System Design

how to build systems that scale to millions of users.

what is system design

system design is the process of defining the architecture, components, and data flow of a system to satisfy given requirements. it’s about making the right tradeoffs between performance, scalability, reliability, and cost.

two types: - high level design (HLD) → architecture, components, how they connect - low level design (LLD) → classes, databases, APIs, data structures

key concepts before anything else

latency vs throughput

latency → time to complete one operation (ms)
throughput → operations per unit time (req/sec)
goal: low latency AND high throughput

availability vs consistency

availability → system is always responding
consistency → all users see the same data at the same time
you often can’t have both perfectly — this is the CAP theorem

scalability

vertical scaling (scale up) → bigger machine, more RAM/CPU
horizontal scaling (scale out) → more machines

CAP theorem

a distributed system can only guarantee 2 of these 3:

         Consistency
              /\
             /  \
            /    \
           /      \
          /________\
    Availability  Partition
                  Tolerance

CA → consistent + available (single node, no partitions)
CP → consistent + partition tolerant (MongoDB, HBase)
AP → available + partition tolerant (Cassandra, DynamoDB)
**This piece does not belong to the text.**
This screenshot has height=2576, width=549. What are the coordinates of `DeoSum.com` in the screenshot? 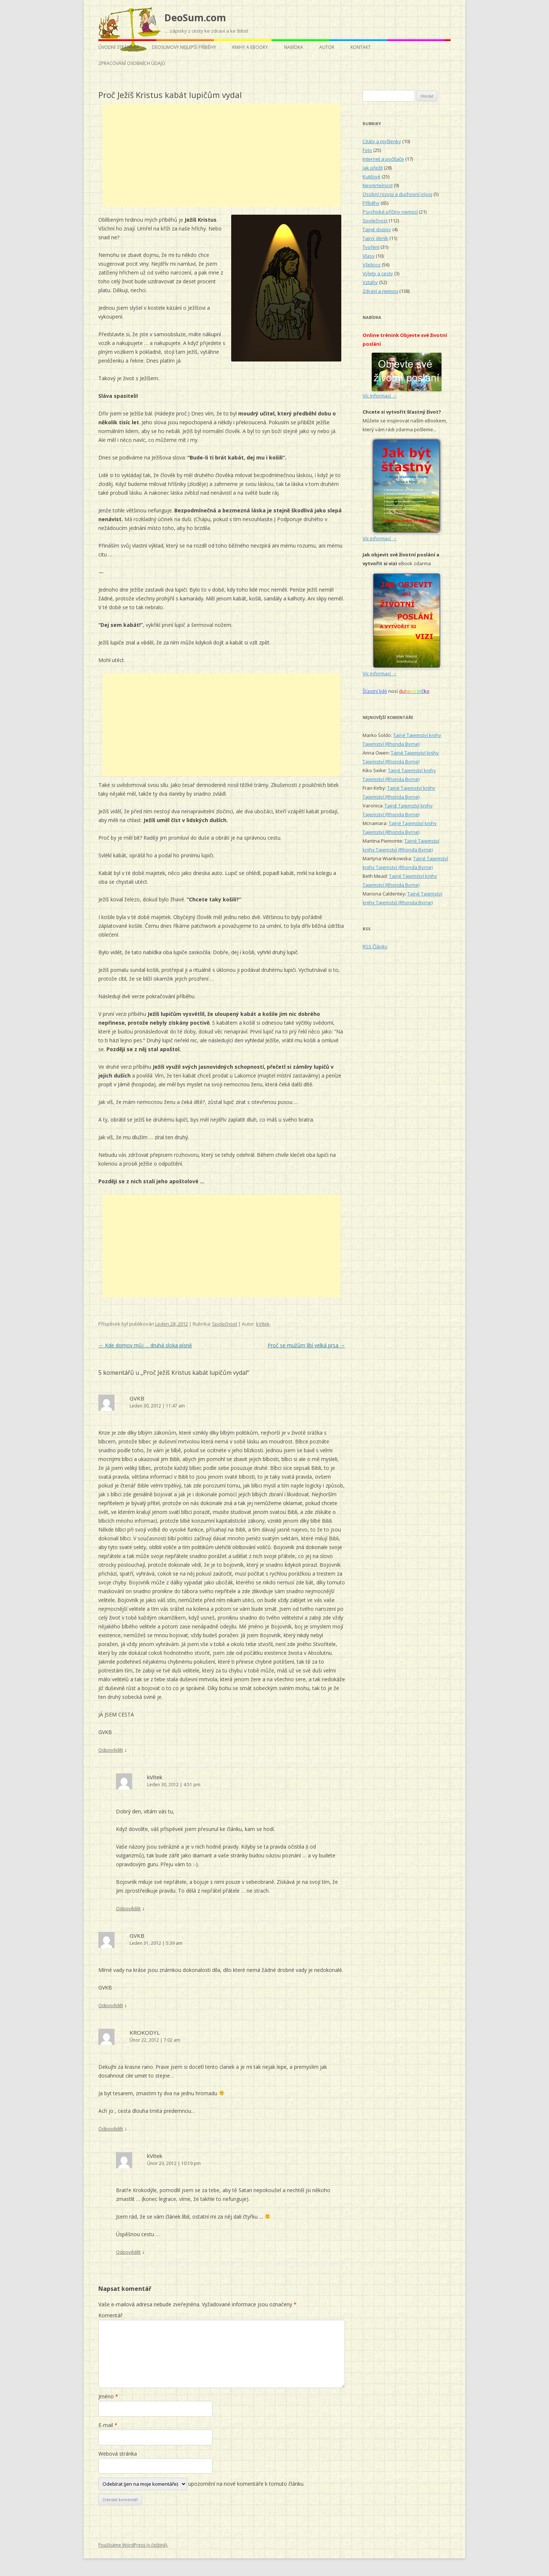 It's located at (195, 17).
in real distributed systems, network partitions WILL happen, so you choose between CP or AP.

ACID vs BASE

ACID (relational databases) - Atomicity → transaction is all or nothing - Consistency → data is always valid - Isolation → transactions don’t interfere - Durability → committed data survives crashes

BASE (NoSQL databases) - Basically Available → always responds - Soft state → data may change over time - Eventually consistent → all nodes will agree eventually

DNS (Domain Name System)

how a URL becomes an IP address:

user types google.com
       ↓
browser checks local cache
       ↓
OS checks /etc/hosts
       ↓
recursive DNS resolver (your ISP)
       ↓
root nameserver → .com nameserver → google's nameserver
       ↓
returns IP: 142.250.80.46
       ↓
browser connects to IP

DNS record types: - A → domain to IPv4 - AAAA → domain to IPv6 - CNAME → alias to another domain - MX → mail server - TXT → text (used for verification, SPF) - NS → nameserver for domain

load balancing

distributes traffic across multiple servers so no single server gets overwhelmed.
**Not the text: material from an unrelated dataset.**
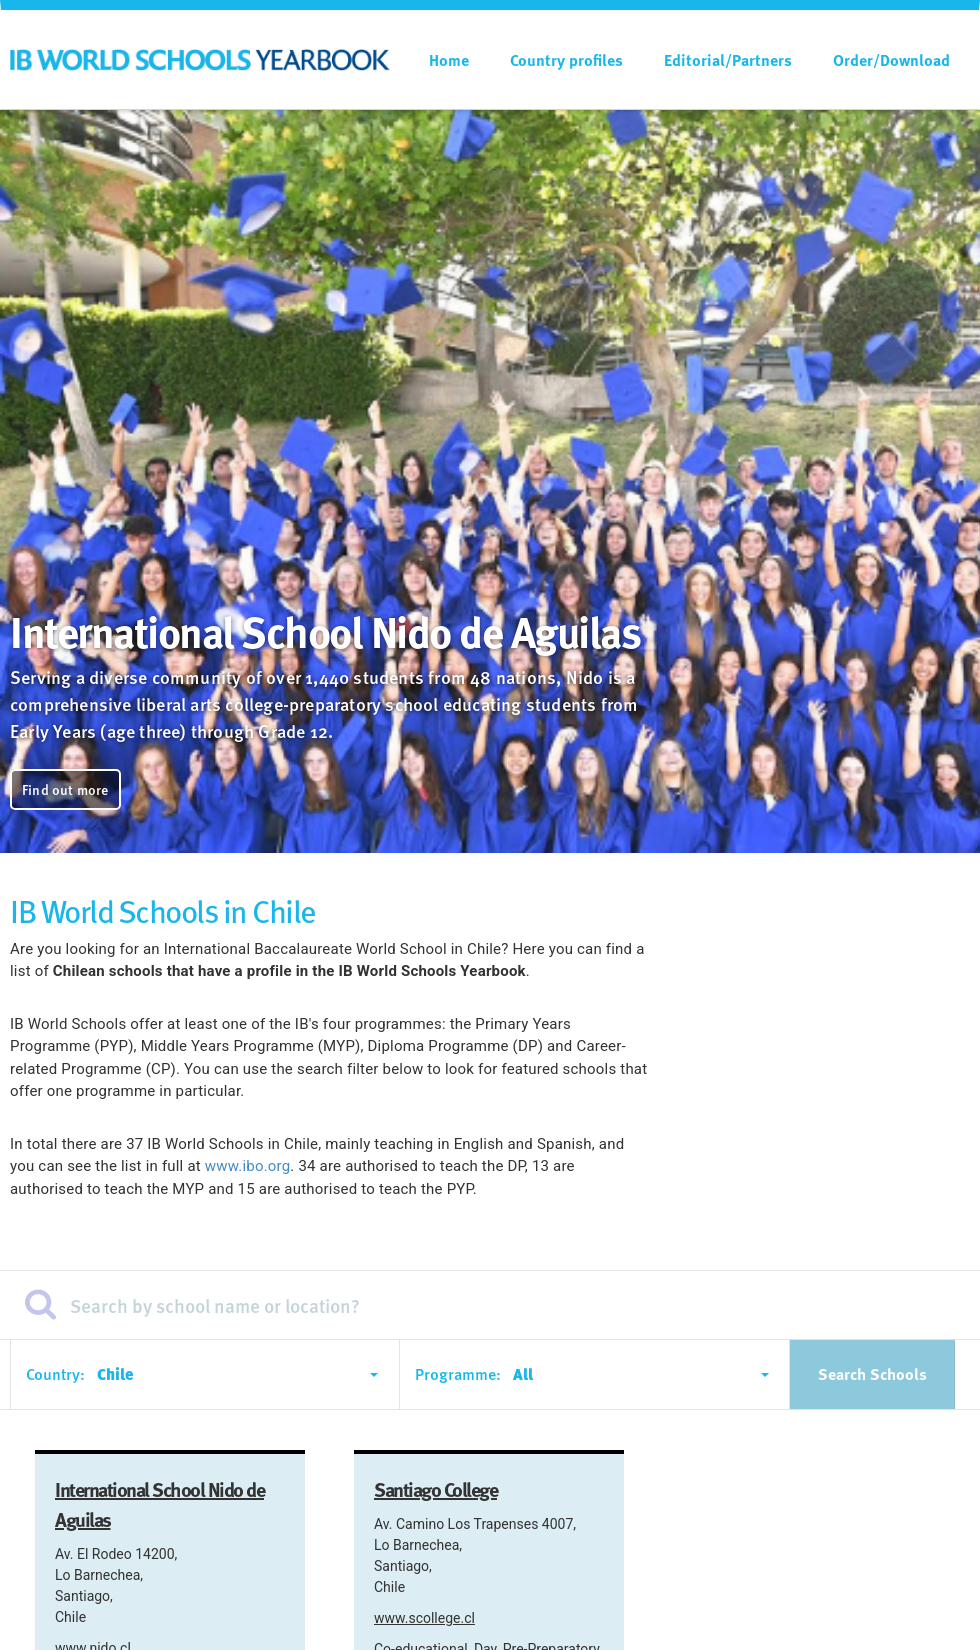 This screenshot has height=1650, width=980. I want to click on Find out more, so click(65, 789).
                    ┌─────────┐
                    │  Load   │
users ─────────────▶│Balancer │
                    └────┬────┘
              ┌──────────┼──────────┐
              ▼          ▼          ▼
         ┌─────────┐┌─────────┐┌─────────┐
         │Server 1 ││Server 2 ││Server 3 │
         └─────────┘└─────────┘└─────────┘

algorithms: - round robin → requests go to each server in order - least connections → send to server with fewest connections - IP hash → same user always goes to same server - weighted round robin → servers get different proportions - random → random server each time

types: - L4 (transport layer) → routes based on IP/TCP, fast - L7 (application layer) → routes based on HTTP content, smarter

tools: Nginx, HAProxy, AWS ALB, Cloudflare

caching

storing data in fast storage (memory) to avoid slow operations (database, network).

request comes in
      ↓
check cache → HIT → return cached data (fast)
      ↓ MISS
fetch from database
      ↓
store in cache
      ↓
return data

cache strategies:

cache aside (lazy loading)

app checks cache
if miss → app fetches DB → app writes to cache

good for read-heavy workloads

write through

app writes to cache → cache writes to DB

data is always consistent, but write latency is higher

write back (write behind)

app writes to cache → cache writes to DB asynchronously

fast writes, risk of data loss if cache fails

read through

app reads from cache → if miss, cache fetches DB automatically

cache eviction policies: - LRU (Least Recently Used) → remove least recently accessed - LFU (Least Frequently Used) → remove least accessed overall - TTL → expire after time period - FIFO → remove oldest entry

where to cache: - browser cache - CDN - reverse proxy (Nginx) - application cache (in memory) - distributed cache (Redis, Memcached)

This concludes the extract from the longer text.